Francisco Martínez de la Rosa

 


 El teatro de este señor (1787-1862) es sorprendentemente vital e intenso; y decimos que es sorprendente porque el sobrenombre con el que se le conocía no auguraba eso, sino todo lo contrario. (Todos le llamaban en su época «Rosita la Pastelera», por la razón que ustedes se pueden imaginar). Sin embargo, sus dramas resultan satisfactorios si solo se espera de ellos romanticismo «de libro», con ruptura de las tontas reglas neoclásicas, héroes y heroínas pasionales, base histórica, búsqueda del interés a cualquier precio y su miaja de elementos terroríficos y sobrecogedores.
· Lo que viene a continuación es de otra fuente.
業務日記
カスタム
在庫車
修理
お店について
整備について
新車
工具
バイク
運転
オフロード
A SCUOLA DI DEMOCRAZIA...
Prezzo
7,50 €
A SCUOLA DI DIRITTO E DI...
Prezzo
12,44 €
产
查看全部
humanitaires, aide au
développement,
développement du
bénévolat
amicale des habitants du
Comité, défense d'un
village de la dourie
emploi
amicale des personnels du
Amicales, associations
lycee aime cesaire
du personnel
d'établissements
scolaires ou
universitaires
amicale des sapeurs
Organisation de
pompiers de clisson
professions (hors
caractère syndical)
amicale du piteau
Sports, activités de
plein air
          A los que les sacan defectos a sus dramas habría que recordarles que Martínez de la Rosa fue ministro de Estado. Quizá fue malo en comparación con otros escritores, pero resulta excelente si consideramos cómo suelen escribir nuestros ministros. De hecho, por saber poner bien los acentos (lo que muy pocos españoles han conseguido desde tiempos de don Pelayo hasta nuestros días) se le nombró presidente de la Real Academia Española de la Lengua y de otras cuatro o cinco academias más, por lo menos.

          Mientras estuvo desterrado en Francia durante la Década Ominosa, se dedicó a aprender a hacer macarons y a escribir obras de teatro para matar el tiempo. De esta época es Abén Humeya o La rebelión de los moriscos (1830), que pasó sin pena ni gloria. En cambio, su pieza La conjuración de Venecia (1834) sí dio de comer a bastante gente del gremio, debido a su éxito. Se trataba de un drama histórico (pero esto ya lo hemos dicho antes), donde se tocaba la historia de un modo dramático (de otra forma no hubiera sido un drama histórico). (Es obvio que a nosotros nos pagan por palabras).
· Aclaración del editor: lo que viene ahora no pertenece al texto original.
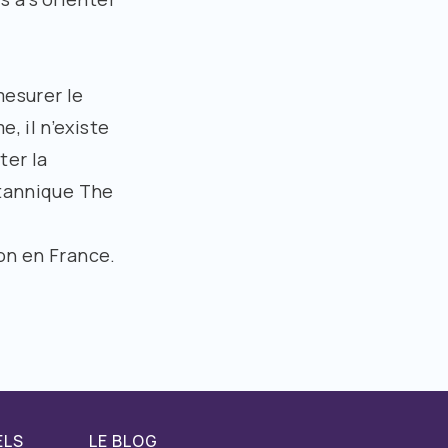
mesurer le
, il n’existe
ter la
itannique The
on en France.
ELS
LE BLOG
          Martínez de la Rosa innova ciertamente al escribir su obra en prosa en lugar de en verso, que era lo que se esperaba de cualquier dramaturgo que aspirarara seriamente a ese nombre. Pero Martínez tiene el problema de que no sabe versificar. Lo intenta: pero no le sale, con lo que se enfrenta a un dilema: o versifica (mal) y hace el ridículo o consigue cambiar la moda y que se acepte la prosa como lenguaje teatral. Opta por lo segundo y redacta sus dramas en prosa corrida sin mayores florituras, en un estilo bastante vulgar, a decir verdad.

          El tema es —¿cómo no?— la libertad, esa zanahoria colgada al final de un palo que impulsaba a los románticos a todo tipo de aventuras. Aunque no deja de hablarse de amor, porque las mujeres también iban al teatro y, por lo general, se interesaban poco en las rebeliones contra las tiranías.

          En la Venecia del siglo XIV manda un tirano cuyo nombre no recordamos, ni falta que hace. Hay un héroe llamado Morosini, aunque este no es su verdadero apellido: se le conoce así porque nunca paga a sus acreedores. Es el líder de los nobles que luchan contra el dictador y que conspiran todo el rato con sus máscaras de rigor, sus reuniones clandestinas con santo y seña y todos esos detalles imprescindibles en cualquier sociedad secreta. Luego aparece Rugiero, jefe de la conspiración, que tiene amores con Laura (todas las heroínas venecianas se llaman Laura desde que se recuerda: esto es algo inexorable).

          En la obra hay secretos, tumbas, lirismos, patetismo a espuertas, piratas, ejecuciones, padres perdidos, matrimonios secretos, parlamentos a la luz de las antorchas, maldiciones, tribunales de justicia, criados jorobados y todos los elementos del repertorio romántico. Se ve que Martínez de la Rosa hizo los deberes y, tras confeccionar una lista con todo lo que no podía faltar en una obra de ese tipo, lo fue incluyendo de manera metódica y sistemática, para que no se le olvidara nada. El resultado de leer este drama es satisfactorio, si no tienes otra cosa mejor que hacer.

La obra acaba mal, lo cual también era obligatorio. Tiene sus momentos y sus golpes de efecto. Laura, la protagonista, es la que se da algunos de estos golpes al desmayarse repetidamente en varias escenas. No detallamos el argumento para que no se les quiten a ustedes las enormes ganas de ver esta obra que de seguro les habrá provocado la lectura de este escrito dedicado a La Rosa.

          Para escribir esta pieza con conocimiento de causa de lugar y época, parece ser que el autor se estuvo documentando durante siete años bisiestos. Así llegó a conocer bien el siglo XIV, por lo que resulta todavía más extraño y curioso que un personaje de aquella época mencione en uno de sus diálogos que tiene prisa por irse, porque ha de poner un telegrama urgente.



[1] No se extrañen de que nos repitamos tanto: a nosotros nos pagan por palabras.